Once you reach the line with "oder Modellautos. Dazu" below, copy each line exactly, stopping after the line with "보고 느낀 바를 일기 형식으로 기록한 여정기『남", and skip any pictures.

(Extracted records)

——

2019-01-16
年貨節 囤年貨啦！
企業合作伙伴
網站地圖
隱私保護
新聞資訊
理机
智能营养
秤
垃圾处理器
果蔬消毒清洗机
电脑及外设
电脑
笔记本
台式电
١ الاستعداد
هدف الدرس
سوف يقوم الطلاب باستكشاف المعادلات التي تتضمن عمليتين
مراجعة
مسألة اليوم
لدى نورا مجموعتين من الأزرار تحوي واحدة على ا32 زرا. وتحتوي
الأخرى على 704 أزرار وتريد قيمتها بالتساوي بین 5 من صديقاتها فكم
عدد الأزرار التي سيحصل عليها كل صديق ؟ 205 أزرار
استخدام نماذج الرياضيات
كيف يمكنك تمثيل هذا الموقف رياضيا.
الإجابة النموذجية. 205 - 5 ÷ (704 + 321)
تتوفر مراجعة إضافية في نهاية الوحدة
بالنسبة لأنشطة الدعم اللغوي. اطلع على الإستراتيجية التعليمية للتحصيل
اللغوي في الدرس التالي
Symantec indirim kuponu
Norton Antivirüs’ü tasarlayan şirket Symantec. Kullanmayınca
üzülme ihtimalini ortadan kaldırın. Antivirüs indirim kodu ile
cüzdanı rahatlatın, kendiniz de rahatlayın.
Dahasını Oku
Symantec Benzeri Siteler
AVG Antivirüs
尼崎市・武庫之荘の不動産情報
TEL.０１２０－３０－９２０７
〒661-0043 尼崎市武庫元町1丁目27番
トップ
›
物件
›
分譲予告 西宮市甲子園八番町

——

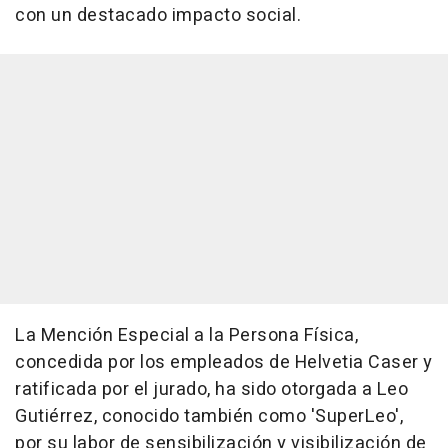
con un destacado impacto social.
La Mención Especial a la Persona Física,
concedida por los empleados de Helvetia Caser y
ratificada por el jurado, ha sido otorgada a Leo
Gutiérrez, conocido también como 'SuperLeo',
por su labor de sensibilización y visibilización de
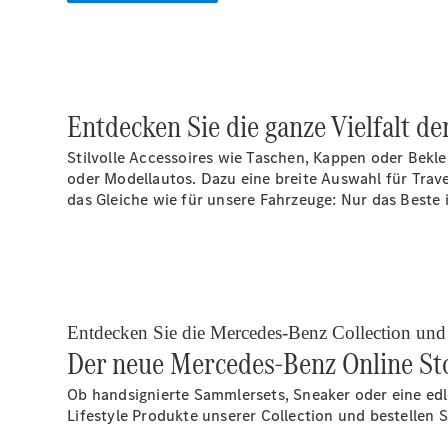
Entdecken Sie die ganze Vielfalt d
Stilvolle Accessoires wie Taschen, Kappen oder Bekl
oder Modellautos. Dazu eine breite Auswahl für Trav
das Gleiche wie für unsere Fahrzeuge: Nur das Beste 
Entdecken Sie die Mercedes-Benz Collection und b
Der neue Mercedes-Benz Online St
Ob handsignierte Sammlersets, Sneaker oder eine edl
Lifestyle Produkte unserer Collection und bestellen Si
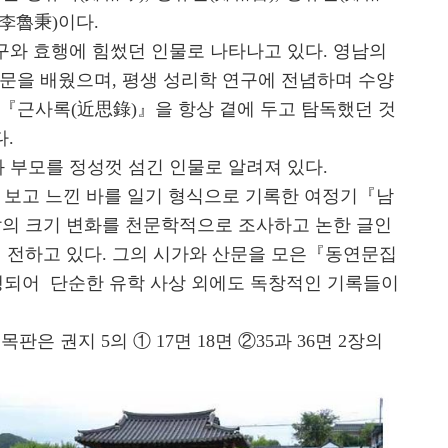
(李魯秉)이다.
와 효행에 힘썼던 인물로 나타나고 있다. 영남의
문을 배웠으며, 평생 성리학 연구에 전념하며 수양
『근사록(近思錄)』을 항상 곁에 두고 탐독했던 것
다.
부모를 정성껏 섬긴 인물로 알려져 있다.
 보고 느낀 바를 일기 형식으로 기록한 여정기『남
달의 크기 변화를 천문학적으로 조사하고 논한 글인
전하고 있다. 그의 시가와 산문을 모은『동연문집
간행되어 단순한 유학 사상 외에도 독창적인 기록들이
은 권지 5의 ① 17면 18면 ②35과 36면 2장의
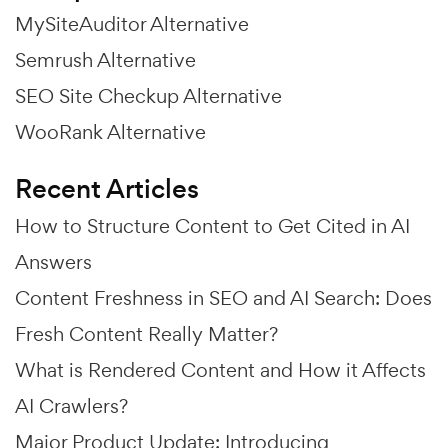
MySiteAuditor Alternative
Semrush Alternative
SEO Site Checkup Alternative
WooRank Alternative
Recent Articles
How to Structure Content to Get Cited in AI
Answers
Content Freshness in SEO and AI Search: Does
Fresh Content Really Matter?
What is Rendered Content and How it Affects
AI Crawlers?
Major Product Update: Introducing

——

■ EXPECTED ANSWER
oder Modellautos. Dazu eine breite Auswahl für Trav
das Gleiche wie für unsere Fahrzeuge: Nur das Beste 
Entdecken Sie die Mercedes-Benz Collection und b
Der neue Mercedes-Benz Online St
Ob handsignierte Sammlersets, Sneaker oder eine edl
Lifestyle Produkte unserer Collection und bestellen Si
(李魯秉)이다.
와 효행에 힘썼던 인물로 나타나고 있다. 영남의
문을 배웠으며, 평생 성리학 연구에 전념하며 수양
『근사록(近思錄)』을 항상 곁에 두고 탐독했던 것
다.
부모를 정성껏 섬긴 인물로 알려져 있다.
 보고 느낀 바를 일기 형식으로 기록한 여정기『남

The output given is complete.